Records shown below:

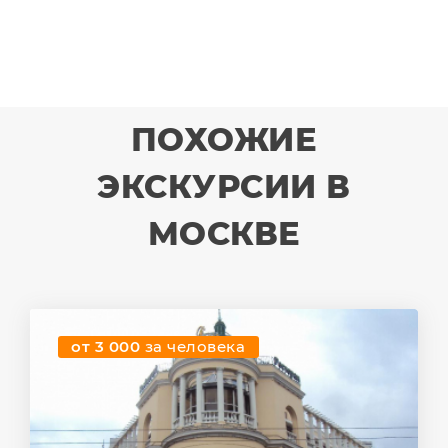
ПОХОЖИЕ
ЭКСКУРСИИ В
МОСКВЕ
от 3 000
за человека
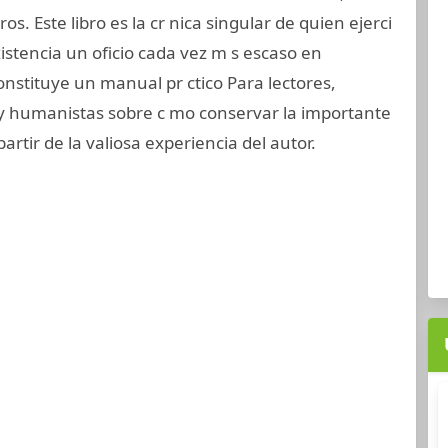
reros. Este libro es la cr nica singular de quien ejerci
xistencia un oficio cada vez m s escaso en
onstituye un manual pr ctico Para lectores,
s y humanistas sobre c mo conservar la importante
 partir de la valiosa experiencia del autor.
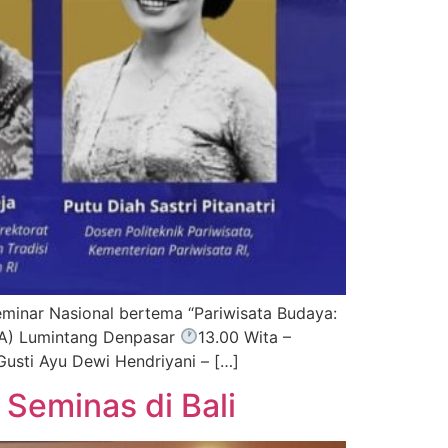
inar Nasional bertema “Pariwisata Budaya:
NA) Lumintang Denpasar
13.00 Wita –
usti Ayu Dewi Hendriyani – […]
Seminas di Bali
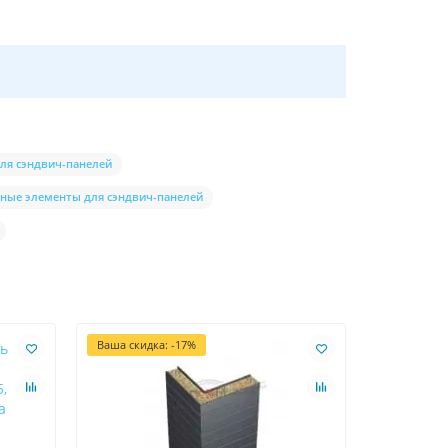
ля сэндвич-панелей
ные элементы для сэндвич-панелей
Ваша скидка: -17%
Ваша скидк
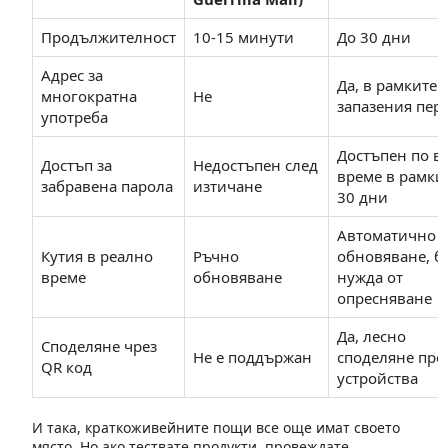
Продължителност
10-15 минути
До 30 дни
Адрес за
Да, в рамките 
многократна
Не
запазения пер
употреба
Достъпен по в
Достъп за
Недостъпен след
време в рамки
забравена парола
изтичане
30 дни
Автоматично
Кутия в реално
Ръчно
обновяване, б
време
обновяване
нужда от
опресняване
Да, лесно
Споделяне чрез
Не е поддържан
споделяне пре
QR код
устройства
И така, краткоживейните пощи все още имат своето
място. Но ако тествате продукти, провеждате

End of Records shown.
Records shown below:

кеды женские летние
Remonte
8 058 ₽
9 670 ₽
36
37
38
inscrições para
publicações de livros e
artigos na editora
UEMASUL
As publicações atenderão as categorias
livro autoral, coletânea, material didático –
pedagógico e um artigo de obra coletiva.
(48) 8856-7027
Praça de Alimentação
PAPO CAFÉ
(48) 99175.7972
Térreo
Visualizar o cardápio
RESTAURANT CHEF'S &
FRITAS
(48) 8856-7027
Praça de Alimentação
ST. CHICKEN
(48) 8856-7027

End of Records shown.
Records shown below:

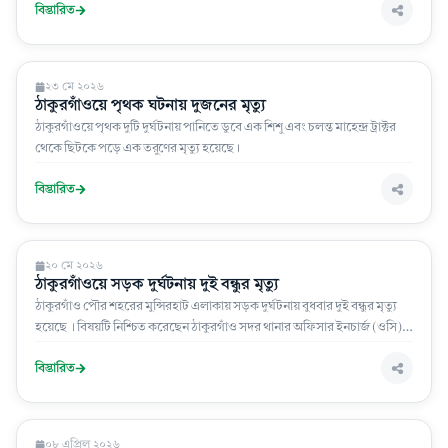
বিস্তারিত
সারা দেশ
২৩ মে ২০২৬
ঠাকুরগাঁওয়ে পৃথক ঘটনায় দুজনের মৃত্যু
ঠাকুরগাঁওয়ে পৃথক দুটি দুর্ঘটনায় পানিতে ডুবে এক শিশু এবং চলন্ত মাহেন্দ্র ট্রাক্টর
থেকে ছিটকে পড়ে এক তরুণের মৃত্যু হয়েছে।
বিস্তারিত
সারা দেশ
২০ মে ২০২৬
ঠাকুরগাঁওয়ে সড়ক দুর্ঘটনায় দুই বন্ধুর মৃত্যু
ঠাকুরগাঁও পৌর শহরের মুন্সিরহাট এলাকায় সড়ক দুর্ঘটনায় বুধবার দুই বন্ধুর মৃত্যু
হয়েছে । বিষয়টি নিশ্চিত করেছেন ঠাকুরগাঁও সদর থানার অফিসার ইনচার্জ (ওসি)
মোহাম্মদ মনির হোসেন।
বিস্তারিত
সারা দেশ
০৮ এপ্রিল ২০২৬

End of Records shown.

§ Work instructions
Transcribe the lines above between the line holding "време в рамки" and the line holding "място. Но ако тествате продукти, провеждате", inclusive, exactly as they stand and with nothing added.

§ Response to this exercise
време в рамки
забравена парола
изтичане
30 дни
Автоматично
Кутия в реално
Ръчно
обновяване, б
време
обновяване
нужда от
опресняване
Да, лесно
Споделяне чрез
Не е поддържан
споделяне пре
QR код
устройства
И така, краткоживейните пощи все още имат своето
място. Но ако тествате продукти, провеждате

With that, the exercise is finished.